BNFO 653 – Pattern Recognition and Gene Finding (2019)          

Projects: Computation to Solve Problems

The following projects guide you through a problem requiring computer programming for its solution. Choose whichever one (or more) that strikes your fancy. Better to do one well than try too many.

  1. What determines the beginning of a gene?
    This is a reasonable choice for those with no experience with BioBIKE or programming, unless one of the other topics particularly attracts you.
     
  2. Where in a bacterial genome are viruses integrated?
    An example of data mining that combines a search of text with a search of protein sequences.
     
  3. Determination of short tandem repeats (STRs)
    STRs are commonly used in forensic application.
     
  4. Analysis of gene expression data
    Extracting useful insights from microarray data sliced by metabolic pathways.
     
  5. CRISPRs in related Streptococci
    How to find them by repetitive structure, and how to compare their locations in different genomes.
     
  6. Finding targets for DNA-binding proteins given known binding sites
    Using position-specific scoring matrices to extend experimental knowledge of the genomic targets of a certain DNA-binding protein to find new, previously unknown sites.
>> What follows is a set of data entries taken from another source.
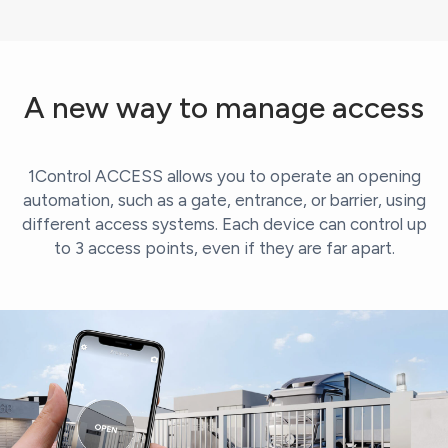
A new way to manage access
1Control ACCESS allows you to operate an opening
automation, such as a gate, entrance, or barrier, using
different access systems. Each device can control up
to 3 access points, even if they are far apart.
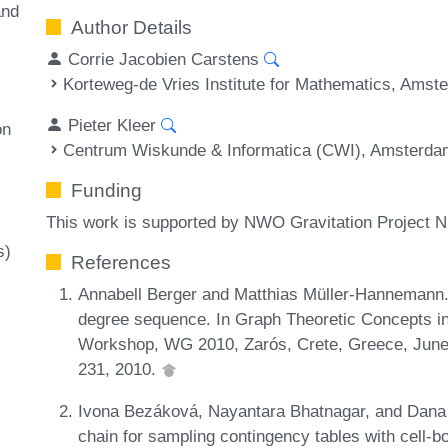
and
Author Details
Corrie Jacobien Carstens
Korteweg-de Vries Institute for Mathematics, Amst
Pieter Kleer
on
Centrum Wiskunde & Informatica (CWI), Amsterda
Funding
This work is supported by NWO Gravitation Projec
s)
References
Annabell Berger and Matthias Müller-Hannemann. 
degree sequence. In Graph Theoretic Concepts in
Workshop, WG 2010, Zarós, Crete, Greece, June
231, 2010.
Ivona Bezáková, Nayantara Bhatnagar, and Dana 
chain for sampling contingency tables with cell-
Uses a well-studied cyanobacterial transcription factor as an example.
     
  7. Finding targets for DNA-binding proteins given known target genes
    Certain genes are known or suspected of being co-regulated. Perhaps the genes contain a common upstream sequence that is the target of a transcription factor. Uses a motif-finding program (Meme) to investigate, possible regulatory motifs in Streptococcus genes.
     
  8. Identifying protein by pattern
    A family of proteins does not show great sequence similarity, except within certain amino acid motifs. Can these motifs be used to find additional family members? Uses a plant protein involved in floral symmetry as an example.
     
  9. Statistics by the numbers (chi-squared)
    A hypergeometric derivative of the central tendency summed over all conjugate variables... huh? Scrap the statistics and play with a simulation of Mendel's experiment to get at the key question: Are the results likely to have arisen by chance or not?
     
  10. Statistics by the numbers (t-test)
    This is a somewhat more involved simulation, showing that computational simulation can sometimes take the place of statistical tests and can often shed light on what those tests are trying to do.
     
  11. Alignments of viral proteins
    Protein alignments can help you peer into the mind of Nature and see what parts of the proteins she considers important. In this tour, the object is to learn something about proteins from herpesviruses.
     
  12. Analysis of protein structure
    Protein structural information is generally contained in PDB files. Usually applications handle the file for you, but sometimes it's useful to dig into the file yourself.